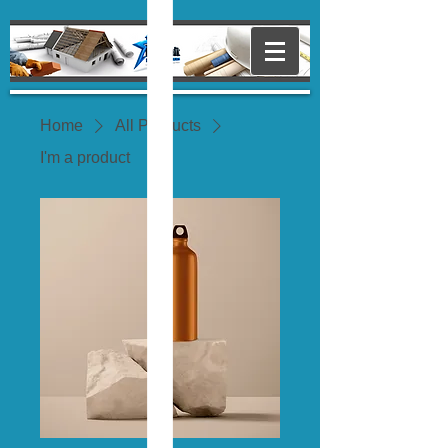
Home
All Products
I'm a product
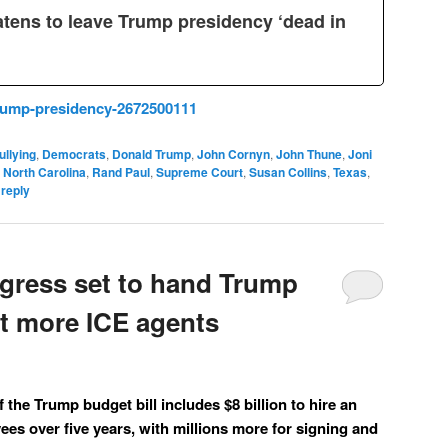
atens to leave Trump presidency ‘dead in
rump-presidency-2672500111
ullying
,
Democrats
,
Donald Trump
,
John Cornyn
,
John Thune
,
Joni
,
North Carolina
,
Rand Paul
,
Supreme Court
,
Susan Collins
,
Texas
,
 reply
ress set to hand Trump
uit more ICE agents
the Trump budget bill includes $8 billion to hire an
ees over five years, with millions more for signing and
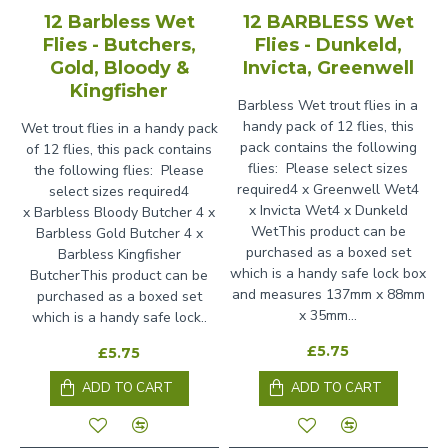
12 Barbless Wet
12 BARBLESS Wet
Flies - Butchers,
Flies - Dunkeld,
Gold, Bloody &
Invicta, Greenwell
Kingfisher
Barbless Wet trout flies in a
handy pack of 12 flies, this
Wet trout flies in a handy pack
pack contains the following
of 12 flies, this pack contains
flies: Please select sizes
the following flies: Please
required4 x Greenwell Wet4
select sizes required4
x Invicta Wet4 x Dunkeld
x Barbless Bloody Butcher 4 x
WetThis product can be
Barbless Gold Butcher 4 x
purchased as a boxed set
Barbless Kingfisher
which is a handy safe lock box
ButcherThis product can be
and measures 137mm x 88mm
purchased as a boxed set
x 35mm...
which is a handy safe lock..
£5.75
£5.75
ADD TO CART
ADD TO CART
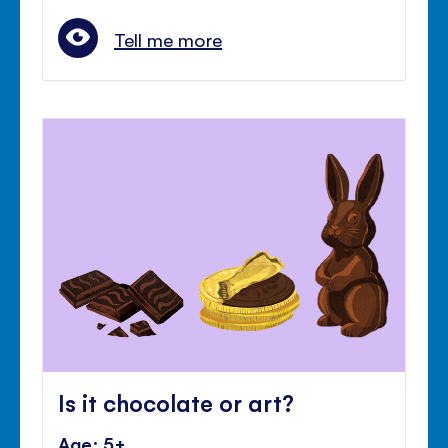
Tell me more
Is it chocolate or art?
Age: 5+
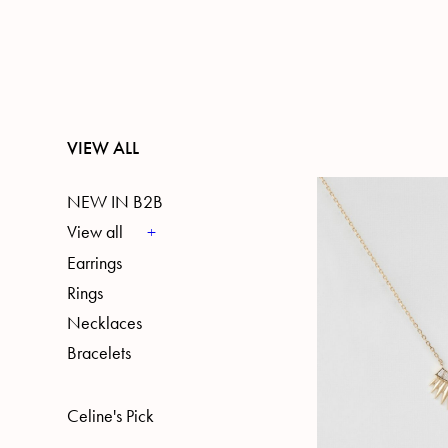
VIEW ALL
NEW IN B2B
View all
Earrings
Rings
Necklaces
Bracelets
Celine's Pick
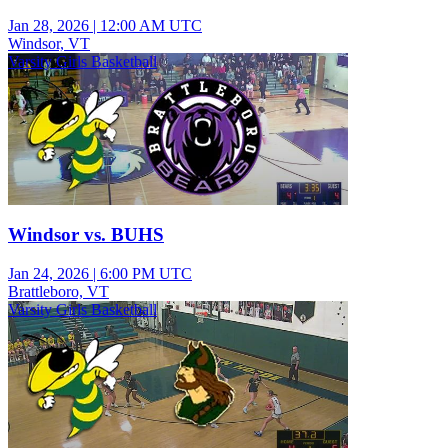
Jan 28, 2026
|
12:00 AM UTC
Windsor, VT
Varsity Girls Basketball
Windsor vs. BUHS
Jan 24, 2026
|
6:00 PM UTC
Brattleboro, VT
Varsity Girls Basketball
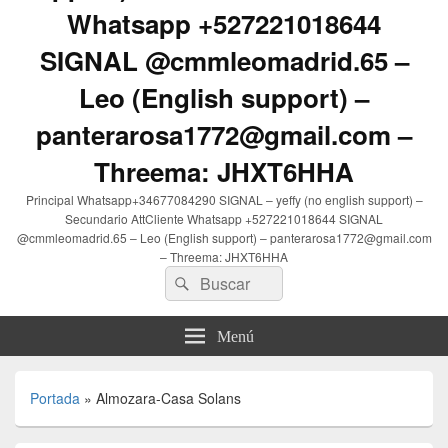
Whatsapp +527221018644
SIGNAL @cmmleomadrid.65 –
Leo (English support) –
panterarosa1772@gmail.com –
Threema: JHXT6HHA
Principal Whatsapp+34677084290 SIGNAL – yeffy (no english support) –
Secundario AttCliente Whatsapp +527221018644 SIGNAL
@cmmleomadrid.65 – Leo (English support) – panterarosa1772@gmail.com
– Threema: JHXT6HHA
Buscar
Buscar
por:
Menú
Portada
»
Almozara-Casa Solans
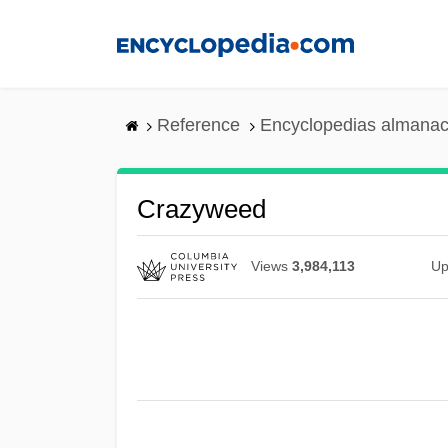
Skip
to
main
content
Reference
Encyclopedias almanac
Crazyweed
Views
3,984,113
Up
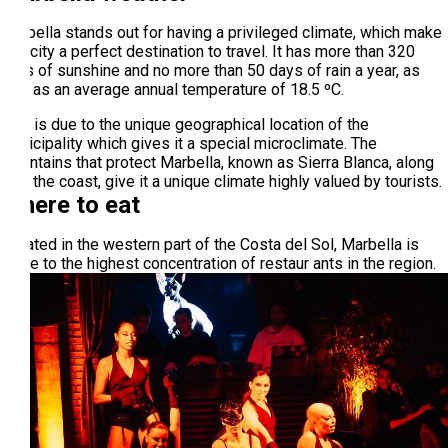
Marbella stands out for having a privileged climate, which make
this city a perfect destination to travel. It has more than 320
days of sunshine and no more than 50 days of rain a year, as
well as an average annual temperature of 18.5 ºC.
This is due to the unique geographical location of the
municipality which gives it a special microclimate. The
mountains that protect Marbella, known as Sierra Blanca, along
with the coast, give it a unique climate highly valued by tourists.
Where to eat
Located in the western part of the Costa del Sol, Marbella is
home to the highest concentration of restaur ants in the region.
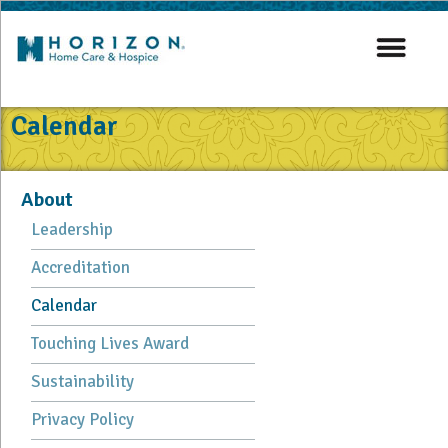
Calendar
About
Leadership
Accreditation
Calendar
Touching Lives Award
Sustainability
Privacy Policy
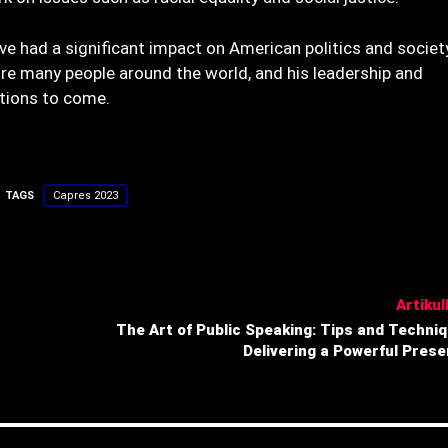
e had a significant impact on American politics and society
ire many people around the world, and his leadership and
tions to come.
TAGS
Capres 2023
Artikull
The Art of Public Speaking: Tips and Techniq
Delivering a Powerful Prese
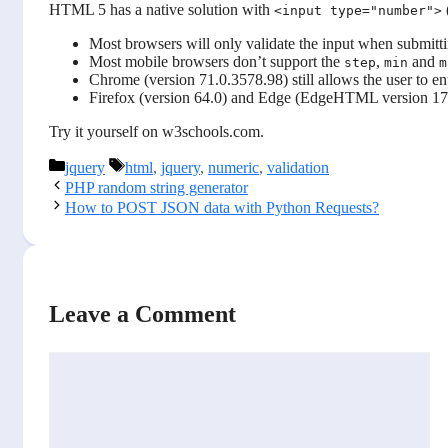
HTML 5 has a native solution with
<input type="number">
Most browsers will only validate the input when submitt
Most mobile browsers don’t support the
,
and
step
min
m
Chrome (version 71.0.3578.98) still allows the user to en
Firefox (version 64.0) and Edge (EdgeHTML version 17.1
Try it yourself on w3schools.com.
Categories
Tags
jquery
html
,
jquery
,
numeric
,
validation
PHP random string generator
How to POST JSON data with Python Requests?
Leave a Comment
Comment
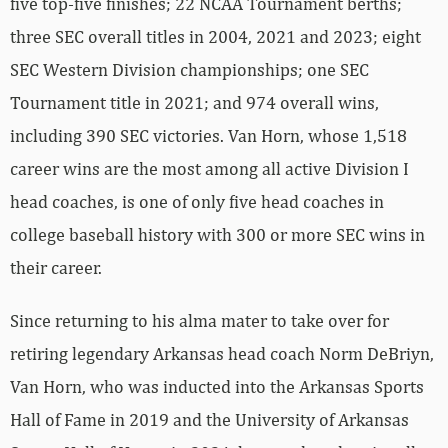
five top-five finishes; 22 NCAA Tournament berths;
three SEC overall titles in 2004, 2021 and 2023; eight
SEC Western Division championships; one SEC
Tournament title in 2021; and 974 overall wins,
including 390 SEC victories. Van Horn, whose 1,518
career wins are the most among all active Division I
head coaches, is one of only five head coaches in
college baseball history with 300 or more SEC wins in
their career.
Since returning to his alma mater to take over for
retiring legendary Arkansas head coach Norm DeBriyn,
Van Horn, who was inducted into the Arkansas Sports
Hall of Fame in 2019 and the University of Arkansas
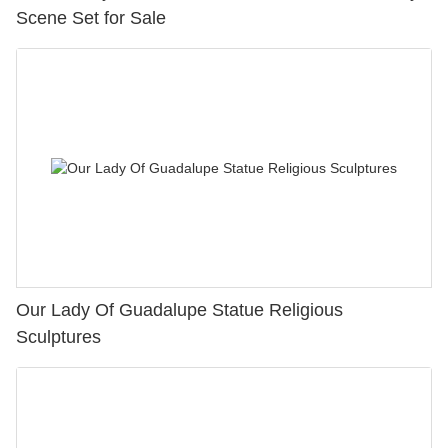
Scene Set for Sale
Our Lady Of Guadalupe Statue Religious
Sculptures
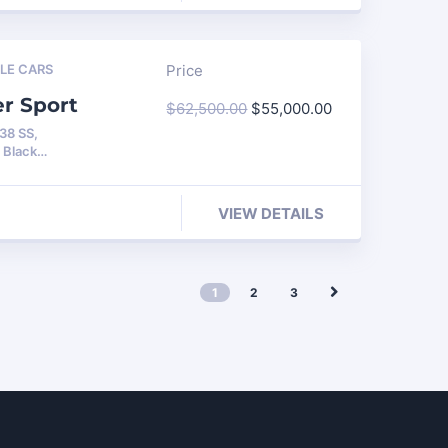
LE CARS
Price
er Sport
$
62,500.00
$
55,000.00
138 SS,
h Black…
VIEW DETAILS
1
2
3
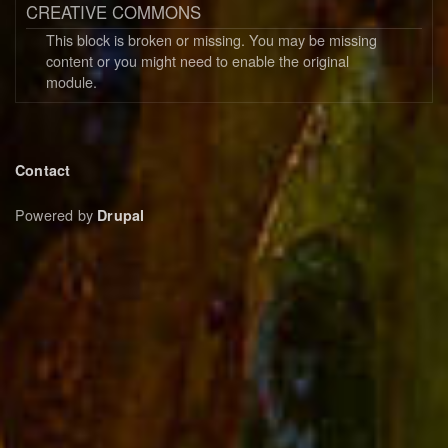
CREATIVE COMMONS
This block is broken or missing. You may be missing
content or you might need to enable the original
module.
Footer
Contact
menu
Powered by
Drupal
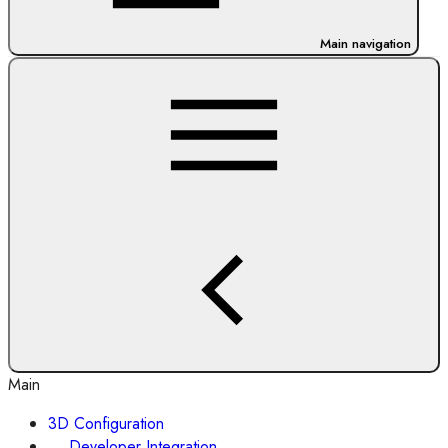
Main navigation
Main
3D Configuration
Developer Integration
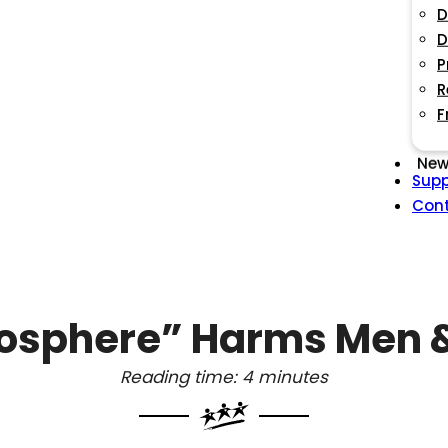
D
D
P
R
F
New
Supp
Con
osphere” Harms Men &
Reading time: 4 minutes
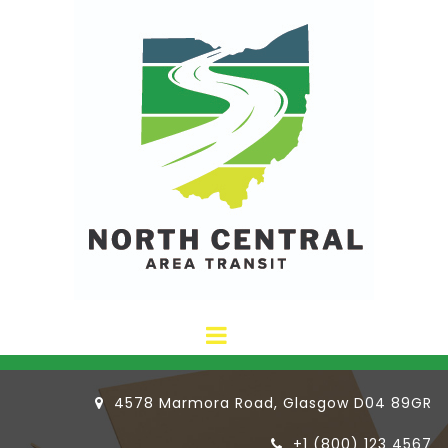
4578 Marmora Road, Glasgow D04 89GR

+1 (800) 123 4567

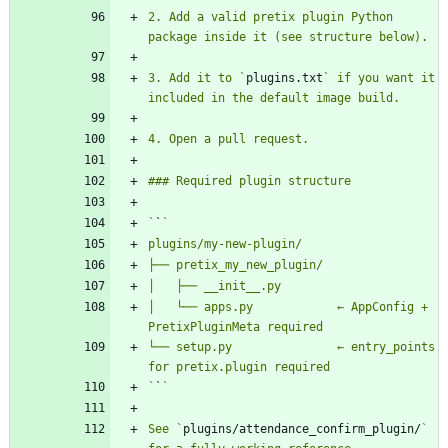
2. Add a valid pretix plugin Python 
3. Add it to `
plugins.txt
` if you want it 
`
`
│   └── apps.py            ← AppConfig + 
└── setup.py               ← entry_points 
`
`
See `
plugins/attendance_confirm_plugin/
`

+ + + + + + +

AIM OF THE TASK: From the entries above, show each line that includes the string "pack".

REPLY TO THE EXERCISE:
handy pack of 12 flies, this
Wet trout flies in a handy pack
pack contains the following
of 12 flies, this pack contains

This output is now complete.